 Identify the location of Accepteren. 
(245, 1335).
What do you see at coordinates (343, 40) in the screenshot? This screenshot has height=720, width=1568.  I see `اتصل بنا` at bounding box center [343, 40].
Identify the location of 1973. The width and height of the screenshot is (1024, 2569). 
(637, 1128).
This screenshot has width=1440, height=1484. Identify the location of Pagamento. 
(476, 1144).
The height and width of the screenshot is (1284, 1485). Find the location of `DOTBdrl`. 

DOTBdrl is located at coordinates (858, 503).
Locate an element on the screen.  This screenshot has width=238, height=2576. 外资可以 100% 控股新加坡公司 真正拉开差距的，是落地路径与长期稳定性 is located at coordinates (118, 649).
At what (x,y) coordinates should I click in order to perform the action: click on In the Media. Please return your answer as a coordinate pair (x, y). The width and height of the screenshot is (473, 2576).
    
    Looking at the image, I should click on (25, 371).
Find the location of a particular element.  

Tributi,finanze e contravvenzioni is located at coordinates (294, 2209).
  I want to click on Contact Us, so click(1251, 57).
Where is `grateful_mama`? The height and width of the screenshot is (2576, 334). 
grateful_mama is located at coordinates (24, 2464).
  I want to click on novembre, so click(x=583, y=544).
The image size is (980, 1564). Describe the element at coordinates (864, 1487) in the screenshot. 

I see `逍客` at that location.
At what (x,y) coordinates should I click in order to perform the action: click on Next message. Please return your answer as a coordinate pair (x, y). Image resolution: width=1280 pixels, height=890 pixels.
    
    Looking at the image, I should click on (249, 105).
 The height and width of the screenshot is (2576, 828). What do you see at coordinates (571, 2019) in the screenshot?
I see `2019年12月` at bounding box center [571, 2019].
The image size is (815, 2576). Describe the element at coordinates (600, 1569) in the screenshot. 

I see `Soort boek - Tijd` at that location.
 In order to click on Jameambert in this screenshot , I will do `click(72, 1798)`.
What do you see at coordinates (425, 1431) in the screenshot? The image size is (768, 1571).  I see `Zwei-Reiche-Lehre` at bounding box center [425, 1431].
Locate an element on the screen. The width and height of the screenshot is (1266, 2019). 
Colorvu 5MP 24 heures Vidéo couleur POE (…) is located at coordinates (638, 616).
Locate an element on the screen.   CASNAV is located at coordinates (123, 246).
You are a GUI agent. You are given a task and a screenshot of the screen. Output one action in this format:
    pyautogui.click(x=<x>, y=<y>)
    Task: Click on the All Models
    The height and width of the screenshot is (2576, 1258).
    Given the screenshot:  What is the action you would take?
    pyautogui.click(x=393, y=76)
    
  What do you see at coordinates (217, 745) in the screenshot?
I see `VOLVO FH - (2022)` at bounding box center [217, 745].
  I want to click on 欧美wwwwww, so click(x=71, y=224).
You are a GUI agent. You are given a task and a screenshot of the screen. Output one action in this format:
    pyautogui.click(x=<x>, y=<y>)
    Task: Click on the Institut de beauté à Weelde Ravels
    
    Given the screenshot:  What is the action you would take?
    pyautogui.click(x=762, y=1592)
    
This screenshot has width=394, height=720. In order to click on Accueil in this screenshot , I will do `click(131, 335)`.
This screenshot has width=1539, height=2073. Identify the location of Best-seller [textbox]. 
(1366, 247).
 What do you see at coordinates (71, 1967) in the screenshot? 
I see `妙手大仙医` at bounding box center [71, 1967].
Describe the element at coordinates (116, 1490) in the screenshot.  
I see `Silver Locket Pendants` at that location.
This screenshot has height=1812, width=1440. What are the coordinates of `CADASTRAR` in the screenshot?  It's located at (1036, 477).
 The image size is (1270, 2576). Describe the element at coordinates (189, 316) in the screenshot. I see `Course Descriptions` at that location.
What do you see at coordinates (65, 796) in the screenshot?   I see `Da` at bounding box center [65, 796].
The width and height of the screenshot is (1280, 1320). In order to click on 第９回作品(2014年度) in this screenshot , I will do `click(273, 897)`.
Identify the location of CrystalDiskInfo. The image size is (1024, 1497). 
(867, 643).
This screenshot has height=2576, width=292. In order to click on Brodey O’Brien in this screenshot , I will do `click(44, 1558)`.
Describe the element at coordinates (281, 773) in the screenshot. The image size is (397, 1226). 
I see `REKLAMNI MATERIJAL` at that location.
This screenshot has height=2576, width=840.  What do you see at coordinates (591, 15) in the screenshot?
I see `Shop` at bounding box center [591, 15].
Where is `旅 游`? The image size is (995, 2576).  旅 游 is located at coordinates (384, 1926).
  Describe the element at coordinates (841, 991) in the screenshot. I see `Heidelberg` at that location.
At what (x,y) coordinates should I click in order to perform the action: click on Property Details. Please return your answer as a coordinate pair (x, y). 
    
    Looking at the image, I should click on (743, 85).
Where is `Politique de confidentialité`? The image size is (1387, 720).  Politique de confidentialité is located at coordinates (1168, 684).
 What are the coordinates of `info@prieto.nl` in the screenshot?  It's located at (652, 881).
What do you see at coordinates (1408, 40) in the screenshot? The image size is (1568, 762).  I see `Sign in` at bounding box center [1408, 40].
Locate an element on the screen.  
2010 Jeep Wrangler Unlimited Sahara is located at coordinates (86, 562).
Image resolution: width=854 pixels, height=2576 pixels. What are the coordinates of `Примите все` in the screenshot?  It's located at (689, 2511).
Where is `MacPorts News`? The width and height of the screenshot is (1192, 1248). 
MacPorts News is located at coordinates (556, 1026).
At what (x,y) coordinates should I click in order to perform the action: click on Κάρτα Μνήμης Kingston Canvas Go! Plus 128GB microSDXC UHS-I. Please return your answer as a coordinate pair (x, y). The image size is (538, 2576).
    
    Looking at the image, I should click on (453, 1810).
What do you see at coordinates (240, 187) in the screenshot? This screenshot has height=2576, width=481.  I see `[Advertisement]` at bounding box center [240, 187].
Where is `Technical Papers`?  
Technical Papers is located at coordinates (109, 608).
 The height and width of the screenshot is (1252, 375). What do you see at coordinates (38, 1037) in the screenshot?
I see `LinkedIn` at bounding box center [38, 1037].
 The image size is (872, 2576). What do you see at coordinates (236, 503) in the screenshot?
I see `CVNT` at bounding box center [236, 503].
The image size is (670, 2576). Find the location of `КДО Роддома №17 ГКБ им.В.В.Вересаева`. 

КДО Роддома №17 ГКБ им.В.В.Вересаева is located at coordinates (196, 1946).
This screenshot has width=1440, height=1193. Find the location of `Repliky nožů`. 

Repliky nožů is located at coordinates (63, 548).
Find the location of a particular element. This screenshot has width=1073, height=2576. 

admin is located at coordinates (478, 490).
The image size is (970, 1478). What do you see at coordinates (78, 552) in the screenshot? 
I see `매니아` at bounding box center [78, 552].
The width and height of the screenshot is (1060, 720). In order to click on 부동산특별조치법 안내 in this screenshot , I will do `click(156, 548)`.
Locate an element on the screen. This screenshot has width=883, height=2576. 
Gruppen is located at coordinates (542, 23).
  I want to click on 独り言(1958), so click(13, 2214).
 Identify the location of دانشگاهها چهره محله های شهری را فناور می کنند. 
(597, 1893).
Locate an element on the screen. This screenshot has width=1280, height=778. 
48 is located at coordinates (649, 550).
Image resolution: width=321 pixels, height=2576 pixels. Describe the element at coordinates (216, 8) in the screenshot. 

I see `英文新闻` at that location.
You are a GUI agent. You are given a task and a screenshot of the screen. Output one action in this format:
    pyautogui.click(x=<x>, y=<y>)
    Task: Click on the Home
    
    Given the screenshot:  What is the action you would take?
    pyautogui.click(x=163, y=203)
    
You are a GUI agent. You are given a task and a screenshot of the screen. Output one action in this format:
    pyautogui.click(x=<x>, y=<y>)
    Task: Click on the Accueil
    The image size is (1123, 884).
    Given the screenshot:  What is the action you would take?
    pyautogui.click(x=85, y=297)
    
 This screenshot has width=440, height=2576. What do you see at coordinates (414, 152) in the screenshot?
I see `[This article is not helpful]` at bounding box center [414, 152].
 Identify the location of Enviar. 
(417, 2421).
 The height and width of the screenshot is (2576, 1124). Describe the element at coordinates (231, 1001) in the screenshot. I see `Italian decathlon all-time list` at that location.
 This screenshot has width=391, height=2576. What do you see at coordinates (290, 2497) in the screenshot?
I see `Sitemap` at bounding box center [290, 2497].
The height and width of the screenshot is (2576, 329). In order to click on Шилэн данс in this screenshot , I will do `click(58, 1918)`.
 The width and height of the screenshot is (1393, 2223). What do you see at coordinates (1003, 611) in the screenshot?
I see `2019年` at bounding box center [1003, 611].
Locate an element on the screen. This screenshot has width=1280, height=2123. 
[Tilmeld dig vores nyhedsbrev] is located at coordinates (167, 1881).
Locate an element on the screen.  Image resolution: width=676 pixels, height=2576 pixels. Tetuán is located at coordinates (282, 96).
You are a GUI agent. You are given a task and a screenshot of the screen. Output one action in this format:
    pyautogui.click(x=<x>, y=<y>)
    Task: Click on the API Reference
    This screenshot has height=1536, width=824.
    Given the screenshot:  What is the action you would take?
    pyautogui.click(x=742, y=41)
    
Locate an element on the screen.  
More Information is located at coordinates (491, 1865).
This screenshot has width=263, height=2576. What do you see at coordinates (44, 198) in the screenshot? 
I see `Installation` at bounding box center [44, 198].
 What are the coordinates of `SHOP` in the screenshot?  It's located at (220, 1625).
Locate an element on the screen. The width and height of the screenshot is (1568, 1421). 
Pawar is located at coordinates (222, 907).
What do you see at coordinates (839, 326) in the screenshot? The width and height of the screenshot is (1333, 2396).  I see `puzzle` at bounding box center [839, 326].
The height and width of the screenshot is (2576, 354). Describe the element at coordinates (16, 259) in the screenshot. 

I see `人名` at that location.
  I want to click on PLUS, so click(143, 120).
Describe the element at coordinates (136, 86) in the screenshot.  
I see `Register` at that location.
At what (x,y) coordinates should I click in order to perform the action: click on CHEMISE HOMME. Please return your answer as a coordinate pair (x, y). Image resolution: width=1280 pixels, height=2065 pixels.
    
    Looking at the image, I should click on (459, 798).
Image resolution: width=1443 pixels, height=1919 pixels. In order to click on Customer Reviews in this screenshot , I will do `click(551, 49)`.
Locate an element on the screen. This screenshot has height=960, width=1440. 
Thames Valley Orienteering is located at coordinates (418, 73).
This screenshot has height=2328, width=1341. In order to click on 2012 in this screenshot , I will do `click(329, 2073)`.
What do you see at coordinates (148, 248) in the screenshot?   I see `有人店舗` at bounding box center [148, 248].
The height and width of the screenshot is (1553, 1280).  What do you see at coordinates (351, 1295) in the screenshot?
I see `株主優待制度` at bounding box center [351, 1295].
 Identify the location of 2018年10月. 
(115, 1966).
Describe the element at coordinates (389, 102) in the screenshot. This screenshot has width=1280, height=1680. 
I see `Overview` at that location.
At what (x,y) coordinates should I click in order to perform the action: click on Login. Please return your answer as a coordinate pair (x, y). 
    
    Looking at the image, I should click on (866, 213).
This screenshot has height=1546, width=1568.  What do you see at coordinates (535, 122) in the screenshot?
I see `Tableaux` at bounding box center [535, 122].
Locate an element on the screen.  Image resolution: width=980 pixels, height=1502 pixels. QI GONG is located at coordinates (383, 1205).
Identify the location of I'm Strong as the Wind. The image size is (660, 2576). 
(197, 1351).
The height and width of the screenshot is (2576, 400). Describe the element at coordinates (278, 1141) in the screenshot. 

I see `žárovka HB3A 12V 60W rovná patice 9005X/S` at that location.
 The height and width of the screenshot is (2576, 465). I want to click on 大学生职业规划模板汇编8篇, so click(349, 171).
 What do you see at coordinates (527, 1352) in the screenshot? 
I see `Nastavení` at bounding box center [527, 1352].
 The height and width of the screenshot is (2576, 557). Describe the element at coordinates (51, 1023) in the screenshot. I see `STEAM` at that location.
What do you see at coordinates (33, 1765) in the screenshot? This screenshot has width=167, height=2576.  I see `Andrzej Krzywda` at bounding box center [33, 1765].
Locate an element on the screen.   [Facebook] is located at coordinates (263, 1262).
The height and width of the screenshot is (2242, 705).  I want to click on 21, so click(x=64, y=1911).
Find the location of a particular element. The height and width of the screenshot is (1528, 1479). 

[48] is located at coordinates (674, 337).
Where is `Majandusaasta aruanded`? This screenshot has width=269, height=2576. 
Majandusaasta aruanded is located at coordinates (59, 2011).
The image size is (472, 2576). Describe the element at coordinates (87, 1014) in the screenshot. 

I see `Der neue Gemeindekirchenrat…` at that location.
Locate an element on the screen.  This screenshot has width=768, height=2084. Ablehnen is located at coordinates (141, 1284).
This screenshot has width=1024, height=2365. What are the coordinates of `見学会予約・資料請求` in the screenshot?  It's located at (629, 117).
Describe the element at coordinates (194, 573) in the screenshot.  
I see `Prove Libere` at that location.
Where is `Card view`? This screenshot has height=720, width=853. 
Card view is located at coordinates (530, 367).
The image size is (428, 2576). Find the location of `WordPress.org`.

+===+

→ **Work required**: After locating the line that contains "What do you see at coordinates (425, 1431)", please copy exactly every line from the start of the records through it, and nothing else.

→ **Written solution**:
 Identify the location of Accepteren. 
(245, 1335).
What do you see at coordinates (343, 40) in the screenshot? This screenshot has height=720, width=1568.  I see `اتصل بنا` at bounding box center [343, 40].
Identify the location of 1973. The width and height of the screenshot is (1024, 2569). 
(637, 1128).
This screenshot has width=1440, height=1484. Identify the location of Pagamento. 
(476, 1144).
The height and width of the screenshot is (1284, 1485). Find the location of `DOTBdrl`. 

DOTBdrl is located at coordinates (858, 503).
Locate an element on the screen.  This screenshot has width=238, height=2576. 外资可以 100% 控股新加坡公司 真正拉开差距的，是落地路径与长期稳定性 is located at coordinates (118, 649).
At what (x,y) coordinates should I click in order to perform the action: click on In the Media. Please return your answer as a coordinate pair (x, y). The width and height of the screenshot is (473, 2576).
    
    Looking at the image, I should click on (25, 371).
Find the location of a particular element.  

Tributi,finanze e contravvenzioni is located at coordinates (294, 2209).
  I want to click on Contact Us, so click(1251, 57).
Where is `grateful_mama`? The height and width of the screenshot is (2576, 334). 
grateful_mama is located at coordinates (24, 2464).
  I want to click on novembre, so click(x=583, y=544).
The image size is (980, 1564). Describe the element at coordinates (864, 1487) in the screenshot. 

I see `逍客` at that location.
At what (x,y) coordinates should I click in order to perform the action: click on Next message. Please return your answer as a coordinate pair (x, y). Image resolution: width=1280 pixels, height=890 pixels.
    
    Looking at the image, I should click on (249, 105).
 The height and width of the screenshot is (2576, 828). What do you see at coordinates (571, 2019) in the screenshot?
I see `2019年12月` at bounding box center [571, 2019].
The image size is (815, 2576). Describe the element at coordinates (600, 1569) in the screenshot. 

I see `Soort boek - Tijd` at that location.
 In order to click on Jameambert in this screenshot , I will do `click(72, 1798)`.
What do you see at coordinates (425, 1431) in the screenshot? The image size is (768, 1571).  I see `Zwei-Reiche-Lehre` at bounding box center [425, 1431].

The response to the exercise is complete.